Now, sitting on the floor with pieces of glass glowing like half-born angels and the air ringing like a bell, she said, “I’m sorry.” And that was the wrong thing to say. She saw something change in his eyes, some shift from defeat and shame to contempt. She had made herself the one to blame and she could feel his confused heart seizing at this. She wanted to say, I know you are not bad, I know you are not a bad man, but maybe that was no longer true, because he grabbe
d her by her hair and pulled her to her feet. Bring another glass into the bedroom, he said.

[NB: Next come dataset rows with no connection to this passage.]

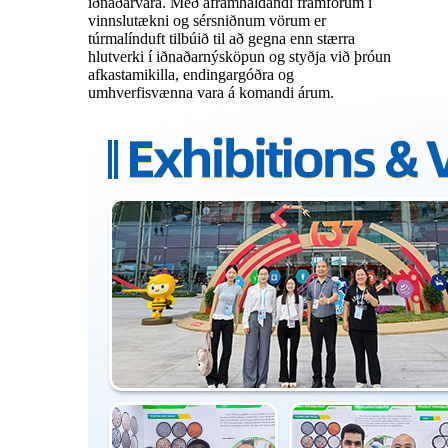
iðnaðarvara. Með áframhaldandi framförum í
vinnslutækni og sérsniðnum vörum er
túrmalínduft tilbúið til að gegna enn stærra
hlutverki í iðnaðarnýsköpun og styðja við þróun
afkastamikilla, endingargóðra og
umhverfisvænna vara á komandi árum.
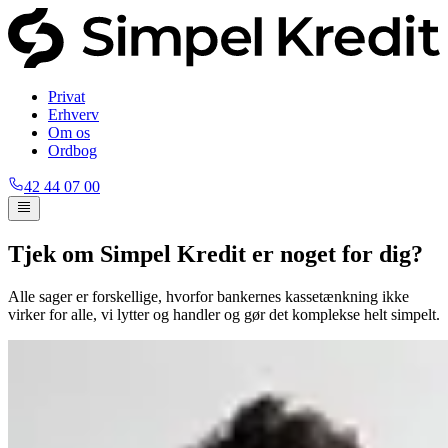
Privat
Erhverv
Om os
Ordbog
42 44 07 00
Tjek om Simpel Kredit er noget for dig?
Alle sager er forskellige, hvorfor bankernes kassetænkning ikke
virker for alle, vi lytter og handler og gør det komplekse helt simpelt.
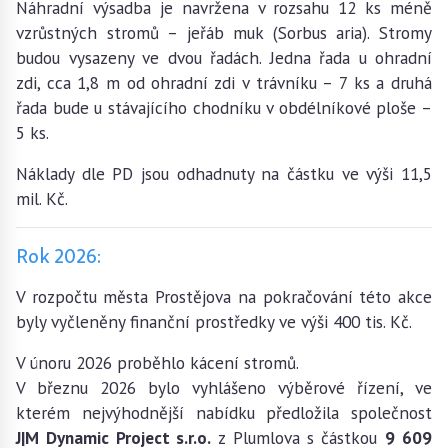
Náhradní výsadba je navržena v rozsahu 12 ks méně
vzrůstných stromů – jeřáb muk (Sorbus aria). Stromy
budou vysazeny ve dvou řadách. Jedna řada u ohradní
zdi, cca 1,8 m od ohradní zdi v trávníku – 7 ks a druhá
řada bude u stávajícího chodníku v obdélníkové ploše –
5 ks.
Náklady dle PD jsou odhadnuty na částku ve výši 11,5
mil. Kč.
Rok 2026:
V rozpočtu města Prostějova na pokračování této akce
byly vyčleněny finanční prostředky ve výši 400 tis. Kč.
V únoru 2026 proběhlo kácení stromů.
V březnu 2026 bylo vyhlášeno výběrové řízení, ve
kterém nejvýhodnější nabídku předložila společnost
J|M Dynamic Project s.r.o.
z Plumlova
s částkou
9 609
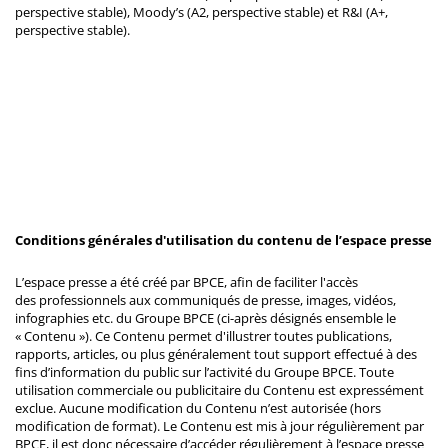
perspective stable), Moody’s (A2, perspective stable) et R&I (A+,
perspective stable).
Conditions générales d'utilisation du contenu de l’espace presse
L’espace presse a été créé par BPCE, afin de faciliter l'accès
des professionnels aux communiqués de presse, images, vidéos,
infographies etc. du Groupe BPCE (ci-après désignés ensemble le
« Contenu »). Ce Contenu permet d'illustrer toutes publications,
rapports, articles, ou plus généralement tout support effectué à des
fins d’information du public sur l’activité du Groupe BPCE. Toute
utilisation commerciale ou publicitaire du Contenu est expressément
exclue. Aucune modification du Contenu n’est autorisée (hors
modification de format). Le Contenu est mis à jour régulièrement par
BPCE, il est donc nécessaire d’accéder régulièrement à l’espace presse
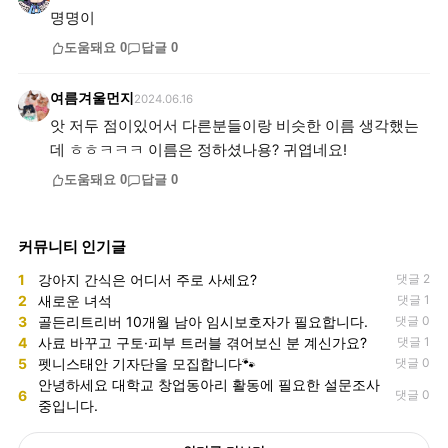
명명이
도움돼요
0
답글
0
여름겨울먼지
2024.06.16
앗 저두 점이있어서 다른분들이랑 비슷한 이름 생각했는
데 ㅎㅎㅋㅋㅋ 이름은 정하셨나용? 귀엽네요!
도움돼요
0
답글
0
커뮤니티 인기글
1
강아지 간식은 어디서 주로 사세요?
댓글 2
2
새로운 녀석
댓글 1
3
골든리트리버 10개월 남아 임시보호자가 필요합니다.
댓글 0
4
사료 바꾸고 구토·피부 트러블 겪어보신 분 계신가요?
댓글 1
5
펫니스태안 기자단을 모집합니다🐾
댓글 0
안녕하세요 대학교 창업동아리 활동에 필요한 설문조사
6
댓글 0
중입니다.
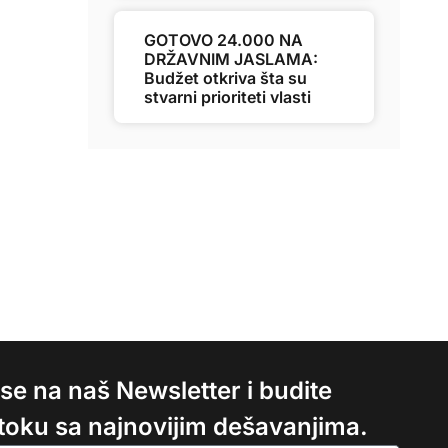
GOTOVO 24.000 NA
DRŽAVNIM JASLAMA:
Budžet otkriva šta su
stvarni prioriteti vlasti
e se na naš Newsletter i budite
 toku sa najnovijim dešavanjima.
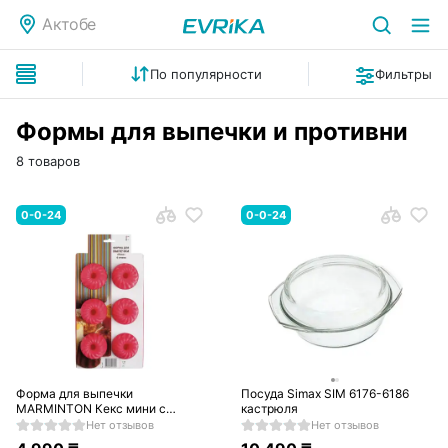
Актобе
По популярности
Фильтры
Формы для выпечки и противни
8 товаров
0-0-24
0-0-24
Форма для выпечки
Посуда Simax SIM 6176-6186
MARMINTON Кекс мини с
кастрюля
отверстием
Нет отзывов
Нет отзывов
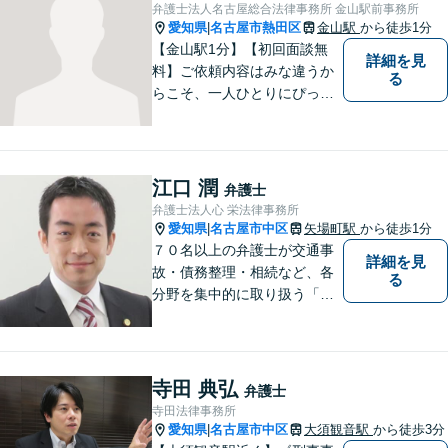
を図りながら納得の解決へと
弁護士法人名古屋総合法律事務所 金山駅前事務所
導いてまいります。
愛知県
名古屋市熱田区
金山駅
から徒歩1分
|
【金山駅1分】【初回面談無
詳細を見
料】ご依頼内容はみな違うか
る
らこそ、一人ひとりにぴった
りの解決を大切にしていま
す。 あなたにとって一番良い
結果を一緒に目指してまいり
ます。誰にも話せず抱えてき
江口 潤
弁護士
た不安を、どうぞお聞かせく
弁護士法人心 栄法律事務所
ださい。【電話・WEB相談も
愛知県
名古屋市中区
矢場町駅
から徒歩1分
|
対応可能】
７０名以上の弁護士が交通事
詳細を見
故・債務整理・相続など、各
る
分野を集中的に取り扱う「分
野担当制」とすることで、ご
依頼者様に高品質・低コスト
でのリーガルサービスを提供
できるよう努めております。
寺田 典弘
弁護士
寺田法律事務所
愛知県
名古屋市中区
大須観音駅
から徒歩3分
|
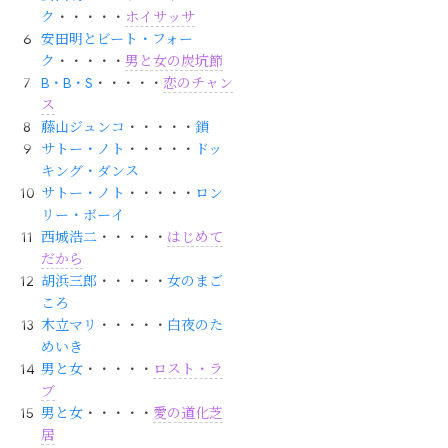
ク
・・・・・
ホイサッサ
安田明とビート・フォー
ク
・・・・・
男と女の炭坑節
B・B・S
・・・・・
恋のチャン
ス
藤山ジュンコ
・・・・・
鎖
サトー・ノト
・・・・・
ドッ
キング・ダンス
サトー・ノト
・・・・・
ロン
リー・ボーイ
西城浩二
・・・・・
はじめて
だから
胡浜三郎
・・・・・
女のまご
ころ
木立マリ
・・・・・
白夜のた
めいき
男と女
・・・・・
ロスト・ラ
ブ
男と女
・・・・・
愛の道化芝
居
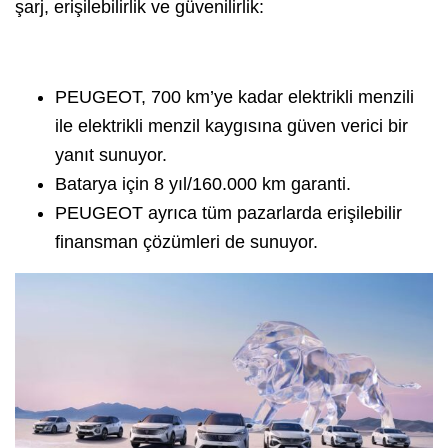
şarj, erişilebilirlik ve güvenilirlik:
PEUGEOT, 700 km’ye kadar elektrikli menzili
ile elektrikli menzil kaygısına güven verici bir
yanıt sunuyor.
Batarya için 8 yıl/160.000 km garanti.
PEUGEOT ayrıca tüm pazarlarda erişilebilir
finansman çözümleri de sunuyor.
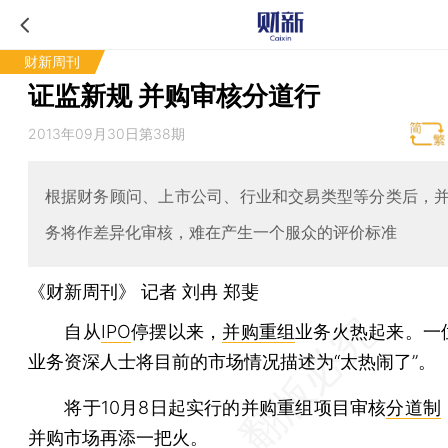
财新周刊
证监新规 并购审核分道行
2013年09月30日第38期
根据财务顾问、上市公司、行业和交易类型等分类后，
务将作差异化审核，难在产生一个服众的评价标准
《财新周刊》 记者
刘冉
郑斐
自从
IPO
停摆以来，
并购重组
业务火热起来。一
业务资深人士将目前的市场情况描述为“太热闹了”。
将于10月8日起实行的并购重组项目审核
分道制
并购市场再添一把火。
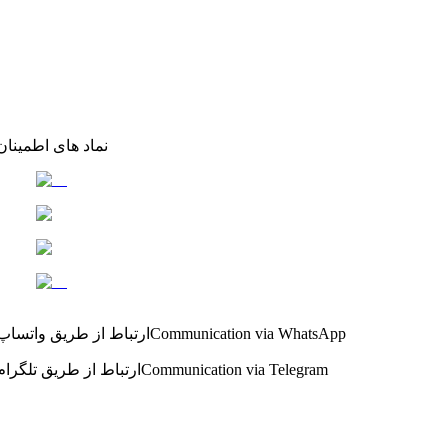
نماد های اطمینان
Communication via WhatsApp
ارتباط از طریق واتساپ
Communication via Telegram
ارتباط از طریق تلگرام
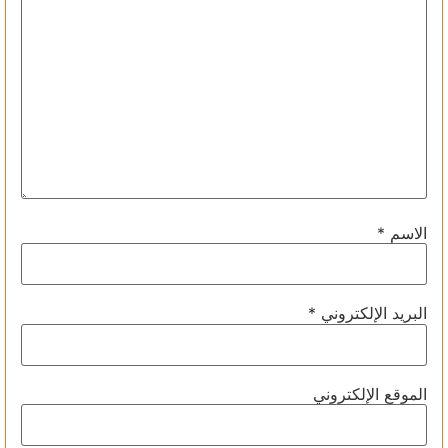
الاسم
*
البريد الإلكتروني
*
الموقع الإلكتروني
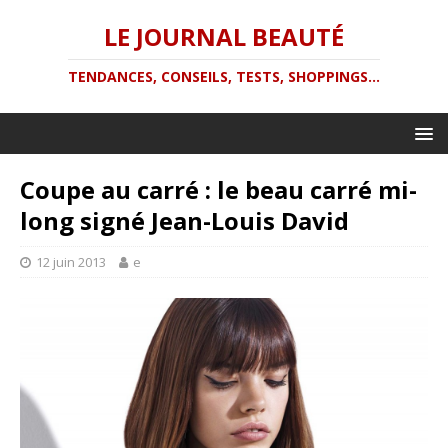
LE JOURNAL BEAUTÉ
TENDANCES, CONSEILS, TESTS, SHOPPINGS...
Coupe au carré : le beau carré mi-
long signé Jean-Louis David
12 juin 2013
e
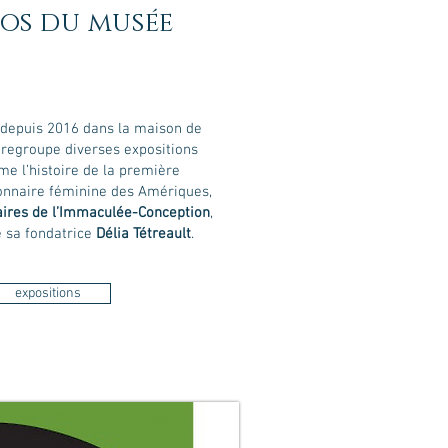
pos du musée
 depuis 2016 dans la maison de
 regroupe diverses expositions
me l’histoire de la première
nnaire féminine des Amériques,
ires de l’Immaculée-Conception
,
e sa fondatrice
Délia Tétreault
.
expositions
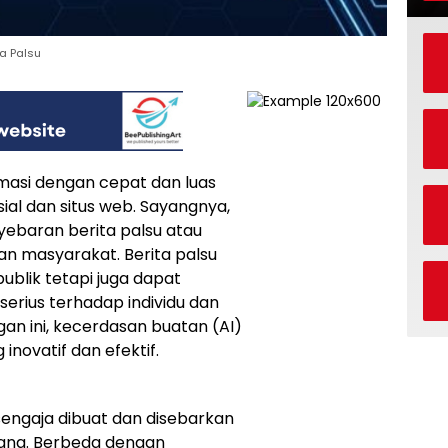
a Palsu
ormasi dengan cepat dan luas
ial dan situs web. Sayangnya,
yebaran berita palsu atau
n masyarakat. Berita palsu
blik tetapi juga dapat
erius terhadap individu dan
an ini, kecerdasan buatan (AI)
inovatif dan efektif.
sengaja dibuat dan disebarkan
ang. Berbeda dengan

And she stood there unsteadily with the world glowing and somewhere very far away the baby was still crying. How do I know this? She told me most of it later that year, and the rest I have taken a lifetime to learn. Call it fiction, if you wish, a writer filling in the blanks. But time explains things, and this is the girl who still lived in the woman I knew.
• • •
EMILY CAME AND WENT at odd times. I never knew when she would be waiting inside my apartment, ready to stay the night or for a few days, and she would only tell me she was leaving an hour at most before she was back out the door. Twice I returned at the end of the day to find a note taped to the window and a hollowness in the air where she had so recently been.
Taping the note to the glass baffled me. Why not the counter, the bedside table? It was as if she thought the first thing I did upon returning home was march to the window to stare out at the town. I wondered how many hours a day she spent there while I was working. I knew she went out into the countryside sometimes for long drives. She would tell me about some abandoned barn or perfect country church she had discovered amid the ripening wheat fields and browning prairie grass. I asked her a few times if she wanted to go to the Buffalo Bar or have dinner at the café, but she made awkward excuses. The window was all the view of Shannon she wanted. She didn’t want to meet anyone. She didn’t want to have to make conversation. She didn’t want to talk about the past year. She didn’t want to explain. She just wanted to be there in my apartment, my living room, my bed, with nothing said, her skinny arms with their knobby elbows wrapped too tightly around my chest, her skinny leg draped over me, all with a confused fierceness that led to dreams of being entangled in hammocks, collapsed sails, or force fields cast by spectral blue-skinned aliens watching from the shadows.